Diário do busão: visitas escolares a instituições artísticas resulta de um experimento que articula as práticas do artista e do mediador. Sua operação pressupõe o uso, a modulação e a ressignificação de procedimentos e repertórios que venho desenvolvendo ao longo das minhas trajetórias simultâneas – aqui imbricadas – nos campos da criação artística e da mediação cultural. A elaboração de seus conteúdos envolve a infiltração em ônibus que conduzem turmas de estudantes da rede pública de ensino, ou de iniciativas do terceiro setor, a instituições de arte concentradas no centro expandido da cidade de São Paulo, por ocasião das visitas mediadas às suas exposições, acervos e conjuntos arquitetônicos. Atento às formas de atuação dos estudantes e de seus professores durante os itinerários pela cidade e as visitas propriamente ditas, lanço mão de um tipo de registro e tradução contrainspirado no modelo do “diário de classe”, ferramenta normativa da rotina escolar.

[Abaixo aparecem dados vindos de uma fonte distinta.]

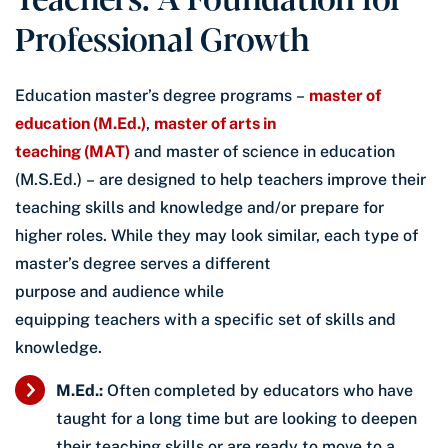
Professional Growth
Education master’s degree programs –
master of
education (M.Ed.)
,
master of arts in
teaching (MAT)
and master of science in education
(M.S.Ed.) – are designed to help teachers improve their
teaching skills and knowledge and/or prepare for
higher roles. While they may look similar, each type of
master’s degree serves a different
purpose and audience while
equipping teachers with a specific set of skills and
knowledge.
M.Ed.:
Often completed by educators who have
taught for a long time but are looking to deepen
their teaching skills or are ready to move to a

A produção simbólica ensejada e veiculada pelo Diário do busão se faz a partir do interesse por aquilo que os públicos escolares manifestam nos momentos de interação e resposta às oportunidades de acesso promovidas pelas instituições através dos seus departamentos educativos. Minhas infiltrações nessas situações pedagógicas desdobram-se na formulação de relatórios verbo-visuais alusivos a cada visita, delineados com base nas notas e esboços que realizo num pequeno bloco de papel durante o acompanhamento dos grupos. Isso implica a reescrita e o redesenho dessas anotações, num processo que combina fato e ficção.
Em lugar de se comprometer com o binômio conexão-inclusão, a modalidade de mediação cultural colocada em jogo pelo Diário do busão dedica-se à sondagem, tradução e circulação dos índices resultantes dos encontros e desencontros desses públicos com os bens artístico-culturais difundidos pelas instituições, assim como com os discursos e convenções que os medeiam. Desse modo, ele funciona como prática documentária vocacionada a fomentar uma esfera pública específica, propícia à visibilização e problematização das experiências vivenciadas pelos públicos na relação com ações institucionais representativas das políticas de democratização do acesso.
Por outro lado, nota-se que o aparelho institucional propositivo se mantém, no mais das vezes, indiferente ou refratário às reações e respostas dos seus públicos, sobretudo àquelas que se desviam dos planos, discursos e protocolos praticados pelas instituições. Essa responsividade dos públicos se dá na duração temporal, no tempo de visitação às exposições, mas também antes e depois dele. Logo, não conta com prerrogativas espaciais e suportes capazes de fazer repercutir os enunciados engendrados durante tais momentos, inclusive porque tais recursos condizem a privilégios da instituição e das práticas especializadas que lhe dão corpo.
O desaparecimento das formas emergentes, desviantes e, em certos casos, antagonistas de atuação dos públicos mostra-se conveniente a uma retórica cultivada pelas instituições artísticas em torno do seu “inquestionável” papel socioeducativo e pretensamente benéfico ao outro – o não iniciado –, exercido com base na sua missão de difundir os exemplares legítimos da cultura e, assim, buscar garantir o acesso para muitos daquilo que é produzido por poucos, de acordo com o lema da democratização cultural. O Diário do busão surge da desnaturalização dessa lógica e, mais ainda, da necessidade de inserir nos contextos expositivos experimentos extrainstitucionais aptos a operar como dispositivos de escuta e amplificação daquilo que seriam as discursividades, performatividades e táticas praticadas pelos públicos em meio à orquestração institucional, através de desvios semânticos, profanações comportamentais e gestos oposicionais.
Entende-se que dessa encruzilhada – aquilo que as instituições difundem versus os usos que os públicos fazem disso – podem advir reações imprevistas, saberes outros e agendas não coincidentes, capazes de fornecer elementos simbólicos para um exercício de desconstrução de discursos unidirecionais e hegemônicos. A atenção a essa contraface da oferta justifica-se pela tentativa de deflagrar situações em que as próprias instituições e seus agentes se vejam reendereçados por seus públicos, sendo convocados a também aprender com eles.